The servant class whether male or female just melted away into the forces or munitions.Total war was doing more to liberate women than all the efforts of the suffragettes.

There was a war on; and the nation was quickly reminded of that by Zeppelin raids over London and trainloads of wounded soldiers arriving at major railway stations.

Regards

Jim
--anemone


It may not be well known but Canada was asked to produce shells in response to the crisis.

Minister of Defence, Sam Hughes had set up a shell committee and it was a sloppy effort, rife with corruption. The opposition was after the government and accused certain people of profiteering.

The factories proved incapable of fulfilling British contracts and the Brits were upset.

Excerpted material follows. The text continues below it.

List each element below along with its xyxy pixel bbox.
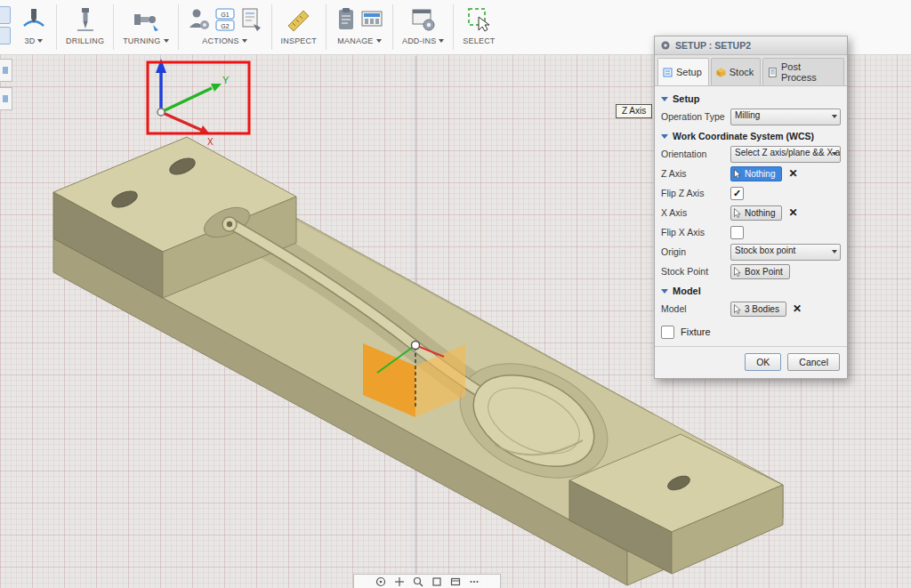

So PM Borden scrapped the shell committee and with Britain, established the Imperial Munitions Board (IMB), in late 1915. It was a British organization but it was headed by a Canadian named Flavelle. He turned things around. The IMB became the purchasing agent for Britain, in Canada.

Canada had no history of munitions manufacture but did respond. The IMB established "national" factories charged with producing all sorts of war materiel.

The IMB produced brass casings, propellants, chemicals and ships and aircraft for the war effort. Eventually, shell production was able to be completed in Canada as factories began to produce the complex fuses required.

By 1917 over 2 million dollars worth of goods per day were produced.

According to the Canadian War Museum, by 1917, nearly 1/3 of all British shells were manufactured in Canada.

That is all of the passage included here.